On his tenth album, Climate Change, Armando Christian Pérez – better known as Pitbull – name checks himself at the beginning of no fewer than half of the assembled tracks. He is also not shy in telling the listener about his popularity – as on Freedom, where he quotes figures related to the number of followers he has accrued on social media, and how many views his music has accumulated on YouTube.
Boasting is almost expected in the genre to some degree, and such bragging almost makes sense when considering Pérez’s commercial success and ubiquity in the music scene, but it certainly sits at odds with the with the album’s title, Climate Change, which conjures up heady thoughts of socio-political discourse, global economic disparities, and intergenerational equity and responsibilities. It is unclear why Pérez chose such a charged title for the album title, and if he is seeking to enter the debate about global warming, and its implications, he appears to be advocating the ostrich approach to the problem; bring the honeys, and just head down to the club to party – it’s air-conditioned!

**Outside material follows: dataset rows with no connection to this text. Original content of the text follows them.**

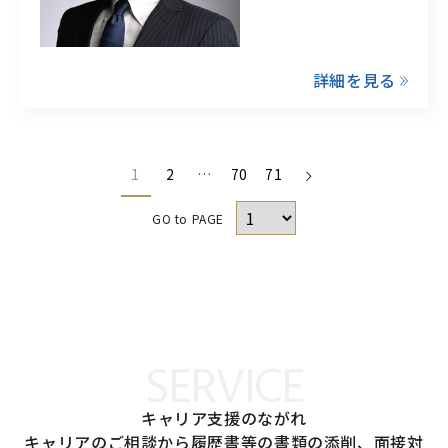
詳細を見る
1
2
…
70
71
GO to PAGE
SERVICE
キャリア支援のながれ
キャリアのご相談から履歴書等の書類の添削、面接対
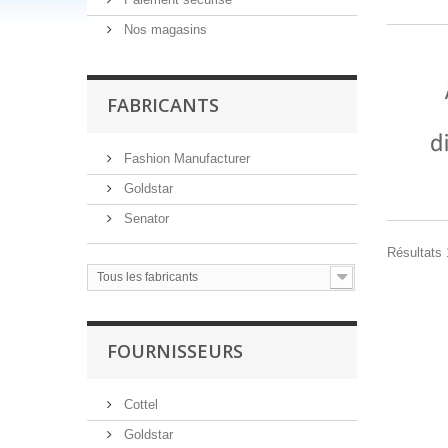
Nos magasins
FABRICANTS
Fashion Manufacturer
Goldstar
Senator
Résultats 1
Tous les fabricants
FOURNISSEURS
Cottel
Goldstar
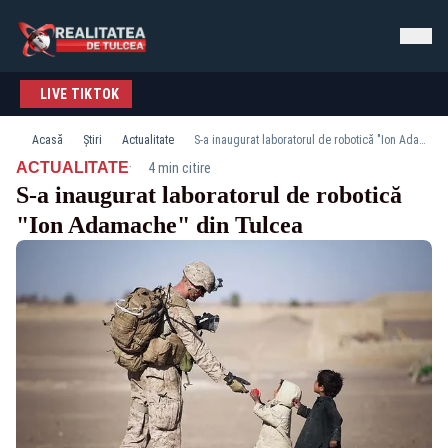
LIVE TIKTOK
Acasă
Știri
Actualitate
S-a inaugurat laboratorul de robotică "Ion Adamache" din Tulcea
·
ACTUALITATE
4 min citire
S-a inaugurat laboratorul de robotică
"Ion Adamache" din Tulcea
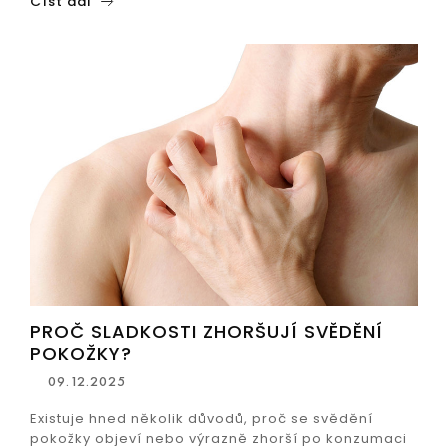
Číst dál
PROČ SLADKOSTI ZHORŠUJÍ SVĚDĚNÍ
POKOŽKY?
09.12.2025
Existuje hned několik důvodů, proč se svědění
pokožky objeví nebo výrazně zhorší po konzumaci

Climate Change features an impressive (long) list of guest artists, but their presence often fails to lift the quality of the musical fair on offer. Lead single Messin’ Around features Enrique Iglesies, and is painfully unimaginative. Jennifer Lopez adds very little to Sexy Body, a track which leaves the listener wondering how it took 11 writers and four producers to compete it. Stephen Marley brings a pleasant, laid-back vibe to Options, but even at a mere 4 minutes the song feels overly long. There are a few examples of the guest talent being put to good use as with Kiesza’s vocals on We Are Strong, and Leona Lewis on the anaemic dance track, Only Ones To Know.
Bad Man is the album’s most interesting track, a fact no doubt related to it featuring the most interesting and unexpected collaboration. Robin Thicke makes an unexceptional appearance, but Aerosmith’s Joe Perry, and Blink-182’s Travis Barker infuse the track with a raucous energy. Bad Man doesn’t quite stick the landing, but it definitely had potential. It takes 45 minutes to listen to Climate Change’s 12 tracks, but a hell of a lot longer to discern any point or purpose to the album.